DIRECTIONS FOR THIS TASK =
The stretch from the line with "Liên danh NJPT" through the line with "vị trí. Bốn" in the records below: write it out exactly, and nothing else.

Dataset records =

BEGIN

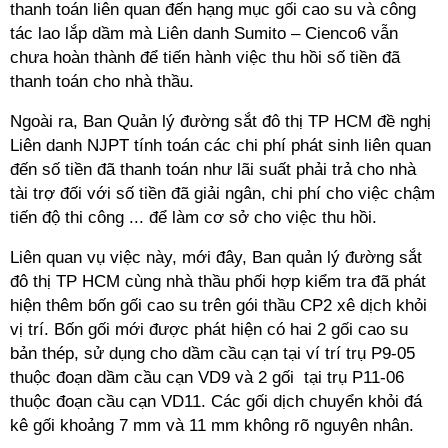
thanh toán liên quan đến hạng mục gối cao su và công
tác lao lắp dầm mà Liên danh Sumito – Cienco6 vẫn
chưa hoàn thành để tiến hành việc thu hồi số tiền đã
thanh toán cho nhà thầu.
Ngoài ra, Ban Quản lý đường sắt đô thị
TP HCM
đề nghị
Liên danh NJPT tính toán các chi phí phát sinh liên quan
đến số tiền đã thanh toán như lãi suất phải trả cho nhà
tài trợ đối với số tiền đã giải ngân, chi phí cho việc chậm
tiến độ thi công ... để làm cơ sở cho việc thu hồi.
Liên quan vụ việc này, mới đây, Ban quản lý đường sắt
đô thị
TP HCM
cùng nhà thầu phối hợp kiểm tra đã phát
hiện thêm bốn gối cao su trên gói thầu CP2 xê dịch khỏi
vị trí. Bốn gối mới được phát hiện có hai 2 gối cao su
bản thép, sử dụng cho dầm cầu cạn tại ví trí trụ P9-05
thuộc đoạn dầm cầu cạn VD9 và 2 gối tại trụ P11-06
thuộc đoạn cầu cạn VD11. Các gối dịch chuyển khỏi đá
kê gối khoảng 7 mm và 11 mm không rõ nguyên nhân.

END

SOLUTION =
Liên danh NJPT tính toán các chi phí phát sinh liên quan
đến số tiền đã thanh toán như lãi suất phải trả cho nhà
tài trợ đối với số tiền đã giải ngân, chi phí cho việc chậm
tiến độ thi công ... để làm cơ sở cho việc thu hồi.
Liên quan vụ việc này, mới đây, Ban quản lý đường sắt
đô thị
TP HCM
cùng nhà thầu phối hợp kiểm tra đã phát
hiện thêm bốn gối cao su trên gói thầu CP2 xê dịch khỏi
vị trí. Bốn gối mới được phát hiện có hai 2 gối cao su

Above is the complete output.